Посмотрим западную поэзию. «Синяя Птица» Метерлинка. Это современное произведение, и подход здесь вполне современный. Оно написано отчасти для детей старшего возраста, отчасти для взрослых. Там изображается наш подход к мирозданию, то самое, о чем я говорю. Причем, если ее оценивать как следует, то это, конечно, есть не что иное как мистерия, я не сказал бы религиозная, потому что там никакого религиозного момента совершенно нет, но тем не менее это мистерия религиозного типа, она совершенно похожа на средневековую мистерию о мироздании, где выводили и бога, и черта, и показывали, как творился мир. У Метерлинка мы с некоторым удивлением видим такие картины, правда, в ином разрезе. Например, у него загробный мир – это мир, который отделяется занавесью от этого мира. Там есть люди, маленькие души, которые должны воплотиться и идти в этот мир.

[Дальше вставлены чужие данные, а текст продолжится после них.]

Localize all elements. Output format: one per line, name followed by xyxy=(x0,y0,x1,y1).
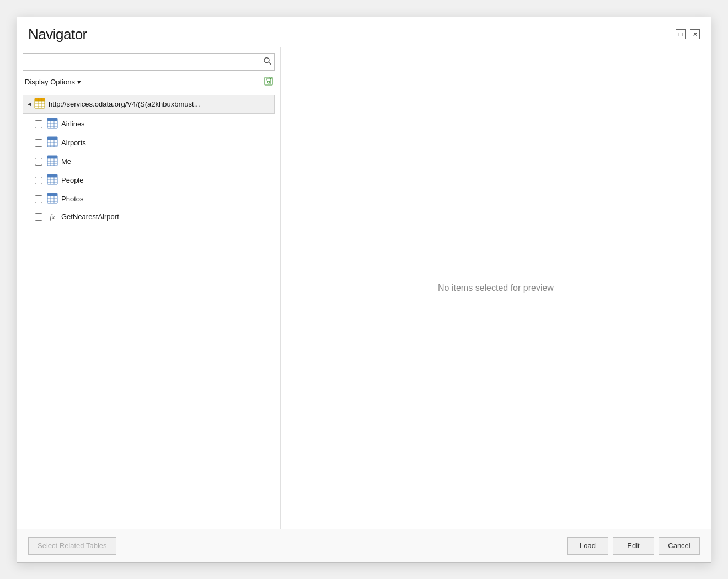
bottom-right: Load Edit Cancel xyxy=(567,537,700,555)
left-panel: Display Options ▾ ◄ xyxy=(17,47,281,529)
tree-container: ◄ http://services.odata.org/V4/(S(a2k xyxy=(23,95,275,523)
me-checkbox[interactable] xyxy=(35,158,42,166)
close-button[interactable]: ✕ xyxy=(690,29,700,39)
display-options-button[interactable]: Display Options ▾ xyxy=(23,77,83,87)
list-item[interactable]: Photos xyxy=(31,190,275,209)
cancel-button[interactable]: Cancel xyxy=(659,537,700,555)
root-url-label: http://services.odata.org/V4/(S(a2khbuxb… xyxy=(49,100,200,108)
airports-label: Airports xyxy=(61,139,86,147)
photos-label: Photos xyxy=(61,195,83,203)
search-container xyxy=(23,53,275,71)
search-icon xyxy=(264,57,271,65)
root-table-icon xyxy=(34,98,45,111)
airlines-table-icon xyxy=(47,118,58,131)
bottom-left: Select Related Tables xyxy=(28,537,116,555)
me-table-icon xyxy=(47,155,58,168)
preview-empty-message: No items selected for preview xyxy=(438,283,554,293)
dialog-title: Navigator xyxy=(28,26,87,43)
svg-line-1 xyxy=(269,62,271,64)
people-checkbox[interactable] xyxy=(35,177,42,184)
svg-point-3 xyxy=(267,81,270,83)
title-bar-controls: □ ✕ xyxy=(676,29,700,39)
right-panel: No items selected for preview xyxy=(281,47,711,529)
me-label: Me xyxy=(61,157,71,166)
bottom-bar: Select Related Tables Load Edit Cancel xyxy=(17,529,711,562)
list-item[interactable]: Me xyxy=(31,152,275,171)
select-related-tables-button[interactable]: Select Related Tables xyxy=(28,537,116,555)
airlines-checkbox[interactable] xyxy=(35,120,42,128)
getnearestairport-checkbox[interactable] xyxy=(35,213,42,221)
svg-point-0 xyxy=(264,57,269,62)
chevron-down-icon: ▾ xyxy=(77,78,81,86)
svg-rect-12 xyxy=(47,118,57,121)
load-button[interactable]: Load xyxy=(567,537,608,555)
svg-rect-5 xyxy=(35,98,45,101)
list-item[interactable]: fx GetNearestAirport xyxy=(31,209,275,225)
svg-rect-19 xyxy=(47,137,57,140)
list-item[interactable]: Airlines xyxy=(31,115,275,134)
edit-button[interactable]: Edit xyxy=(613,537,654,555)
search-button[interactable] xyxy=(264,57,271,66)
svg-rect-40 xyxy=(47,193,57,196)
photos-table-icon xyxy=(47,193,58,206)
title-bar: Navigator □ ✕ xyxy=(17,17,711,47)
airports-table-icon xyxy=(47,136,58,150)
search-input[interactable] xyxy=(23,53,275,71)
tree-children: Airlines xyxy=(23,115,275,225)
refresh-icon xyxy=(264,76,274,86)
getnearestairport-label: GetNearestAirport xyxy=(61,213,119,221)
people-table-icon xyxy=(47,174,58,187)
svg-rect-33 xyxy=(47,174,57,177)
display-options-row: Display Options ▾ xyxy=(23,75,275,89)
people-label: People xyxy=(61,176,83,184)
airports-checkbox[interactable] xyxy=(35,139,42,147)
collapse-arrow-icon: ◄ xyxy=(26,101,32,107)
display-options-label: Display Options xyxy=(25,78,75,86)
list-item[interactable]: People xyxy=(31,171,275,190)
airlines-label: Airlines xyxy=(61,120,85,128)
navigator-dialog: Navigator □ ✕ Display Opti xyxy=(17,17,711,563)
tree-root-item[interactable]: ◄ http://services.odata.org/V4/(S(a2k xyxy=(23,95,275,114)
maximize-button[interactable]: □ xyxy=(676,29,686,39)
dialog-body: Display Options ▾ ◄ xyxy=(17,47,711,529)
function-icon: fx xyxy=(47,211,58,222)
svg-rect-26 xyxy=(47,156,57,158)
refresh-button[interactable] xyxy=(263,75,275,89)
photos-checkbox[interactable] xyxy=(35,195,42,203)
list-item[interactable]: Airports xyxy=(31,134,275,152)
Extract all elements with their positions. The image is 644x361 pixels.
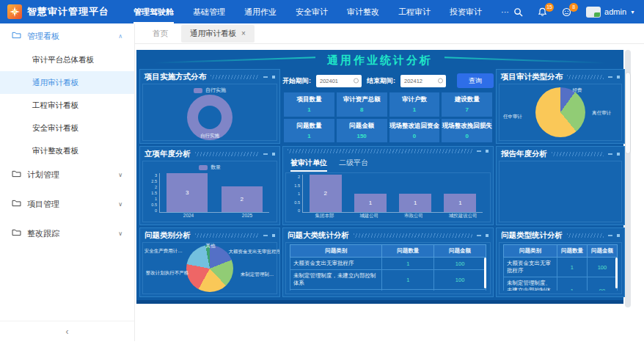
table-scrollbar[interactable]: [615, 258, 618, 288]
nav-item-5[interactable]: 审计整改: [347, 0, 379, 23]
nav-item-7[interactable]: 投资审计: [450, 0, 482, 23]
y-tick: 2: [155, 185, 157, 189]
sidebar-item[interactable]: 工程审计看板: [0, 94, 134, 117]
stat-card-8: 现场整改挽回损失0: [442, 119, 492, 143]
audit-type-pie: [535, 87, 585, 137]
report-year-chart: [499, 161, 622, 222]
table-scrollbar[interactable]: [484, 258, 486, 288]
pie-wrap: 大额资金支出无审批程序未制定管理制度，未建...整改计划执行不严格安全生产费用计…: [143, 243, 277, 293]
sidebar-group-label: 整改跟踪: [27, 228, 59, 239]
stat-label: 问题金额: [349, 122, 374, 131]
sidebar-item[interactable]: 审计整改看板: [0, 139, 134, 162]
sidebar-item[interactable]: 安全审计看板: [0, 117, 134, 139]
column-header: 问题金额: [434, 245, 486, 258]
close-icon[interactable]: ×: [241, 29, 246, 37]
search-icon[interactable]: [513, 7, 523, 17]
main-nav: 管理驾驶舱基础管理通用作业安全审计审计整改工程审计投资审计···: [133, 0, 509, 23]
sidebar-group-4[interactable]: 整改跟踪∨: [0, 221, 134, 246]
table-row: 大额资金支出无审批程序1100: [504, 258, 618, 277]
chevron-down-icon: ▼: [630, 10, 635, 15]
message-icon[interactable]: 8: [562, 7, 571, 17]
chart-legend: 数量: [143, 163, 277, 172]
minimize-icon: [263, 76, 268, 78]
pie-label: 整改计划执行不严格: [146, 270, 189, 277]
nav-item-2[interactable]: 基础管理: [193, 0, 225, 23]
x-tick: 市政公司: [404, 213, 423, 222]
pie-label: 未制定管理制度，未建...: [241, 271, 274, 278]
stat-label: 项目数量: [296, 95, 321, 104]
sidebar-group-3[interactable]: 项目管理∨: [0, 192, 134, 216]
vertical-scrollbar[interactable]: [625, 50, 631, 307]
stat-label: 现场整改追回资金: [389, 122, 439, 131]
stat-value: 1: [307, 133, 310, 139]
title-decor-right: [444, 56, 606, 64]
panel-dot-icon: [272, 76, 275, 79]
sidebar-item[interactable]: 审计平台总体看板: [0, 48, 134, 71]
query-button[interactable]: 查询: [457, 73, 494, 88]
minimize-icon: [608, 235, 612, 236]
stat-value: 8: [360, 106, 363, 113]
legend-label: 数量: [211, 164, 221, 171]
chevron-down-icon: ∨: [118, 201, 122, 208]
bell-icon[interactable]: 15: [538, 7, 547, 17]
sidebar-item[interactable]: 通用审计看板: [0, 71, 134, 94]
start-period-label: 开始期间:: [282, 76, 311, 86]
notification-badge: 15: [545, 3, 554, 12]
start-period-wrap: [316, 75, 362, 87]
stat-card-1: 项目数量1: [284, 92, 334, 117]
tab-1[interactable]: 首页: [144, 25, 177, 43]
sidebar-group-1[interactable]: 管理看板∧: [0, 23, 134, 48]
bar: 1: [444, 194, 476, 213]
bar: 2: [310, 175, 342, 212]
panel-audit-type: 项目审计类型分布 经费离任审计任中审计: [496, 69, 625, 144]
bar-value: 1: [369, 200, 372, 206]
end-period-label: 结束期间:: [367, 76, 395, 86]
panel-audited-unit: 被审计单位二级平台 21.510.502111集团本部城建公司市政公司城投建设公…: [282, 146, 494, 225]
content-area: 首页通用审计看板× 通用作业统计分析 项目实施方式分布: [135, 23, 644, 361]
folder-icon: [12, 32, 21, 40]
y-tick: 2.5: [151, 179, 157, 183]
nav-item-4[interactable]: 安全审计: [296, 0, 328, 23]
nav-item-6[interactable]: 工程审计: [398, 0, 431, 23]
y-tick: 3: [155, 173, 157, 178]
column-header: 问题金额: [587, 245, 617, 258]
donut-hole: [198, 106, 222, 129]
message-badge: 8: [569, 3, 578, 12]
y-tick: 1: [298, 192, 300, 196]
legend-label: 自行实施: [205, 87, 226, 94]
chart-legend: 自行实施: [143, 86, 277, 95]
stat-value: 1: [307, 106, 310, 113]
filters-stats-area: 开始期间: 结束期间: 查询: [282, 69, 494, 144]
nav-item-8[interactable]: ···: [501, 0, 509, 23]
sidebar-group-2[interactable]: 计划管理∨: [0, 162, 134, 187]
unit-tab-1[interactable]: 被审计单位: [290, 158, 327, 172]
stat-label: 审计资产总额: [343, 95, 381, 104]
y-tick: 1: [155, 197, 157, 201]
nav-item-3[interactable]: 通用作业: [244, 0, 277, 23]
problem-type-table: 问题类别问题数量问题金额大额资金支出无审批程序1100未制定管理制度、未建立内部…: [499, 242, 622, 294]
clock-icon: [438, 79, 443, 84]
hatch-decor: [195, 152, 259, 156]
chevron-down-icon: ∨: [118, 230, 122, 237]
sidebar-group-label: 管理看板: [27, 31, 59, 42]
tab-2[interactable]: 通用审计看板×: [181, 25, 255, 43]
panel-title: 问题大类统计分析: [288, 230, 349, 241]
project-year-chart: 数量32.521.510.503220242025: [142, 161, 277, 222]
table-row: 未制定管理制度、未建立内部控制体系199: [504, 277, 618, 291]
panel-dot-icon: [486, 234, 489, 237]
chevron-up-icon: ∧: [118, 33, 122, 40]
user-menu[interactable]: admin ▼: [586, 7, 635, 18]
nav-item-1[interactable]: 管理驾驶舱: [133, 0, 174, 23]
hatch-decor: [195, 233, 259, 238]
minimize-icon: [477, 150, 481, 152]
x-axis-labels: 20242025: [143, 213, 277, 222]
pie-label: 其他: [206, 243, 216, 249]
collapse-sidebar-button[interactable]: ‹: [66, 327, 69, 337]
column-header: 问题类别: [504, 245, 557, 258]
panel-impl-method: 项目实施方式分布 自行实施自行实施: [139, 69, 280, 144]
bar: 2: [222, 186, 263, 212]
pie-wrap: 自行实施: [143, 95, 277, 140]
scrollbar-thumb[interactable]: [625, 72, 631, 154]
unit-tab-2[interactable]: 二级平台: [339, 158, 368, 172]
username: admin: [604, 7, 626, 16]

Причем они подчинены судьбе, а судьба – это какое-то безличное повеление. Она говорит: такая-то душа должна идти. Эти души, между прочим, сидят там в ожидании, обнявшись, и ждут своей очереди. Вот одну берут, другая тоже хочет идти вместе, но ей еще рано, ее не пускают, она должна прийти через 50 лет. А те души, чья очередь пришла, их вытаскивают под занавес, и они идут рождаться. Тут подход такого же типа. С другой стороны, это есть подход как раз грубый, правда, к человеческому рождению – откуда пришел человек, и куда ушел человек. Мы видим, что имеется здесь подход религиозного типа, но что он развивается так же, как в старых драмах. Если это связать с христианством, то получится нечто вроде пещного действия, которое до сих пор разыгрывается в Южной Германии, в Обераммергау как остатки Средневековья. Правда, теперь они встали на капиталистическую основу. Там громаднейший театр, и съезжается на эти представления публика со всего света, и это стало для этого округа очень доходной статьей. Мы имеем здесь любопытное явление. Мистика, религиозная мистерия, которая выросла из области натурального хозяйства, теперь перешла в область хозяйства денежного, и мало того, приобрела совершенно капиталистическую форму. Итак, факт таков, что мы имеем мистерию и при мистерии капиталистическую организацию, которая эту мистерию обслуживает. Когда Метерлинк писал свою пьесу, он был совершенно искренним, он выражал свое мироощущение. А затем это мироощущение получило такой же капиталистический подход, как в Обераммергау получила христианская мистерия.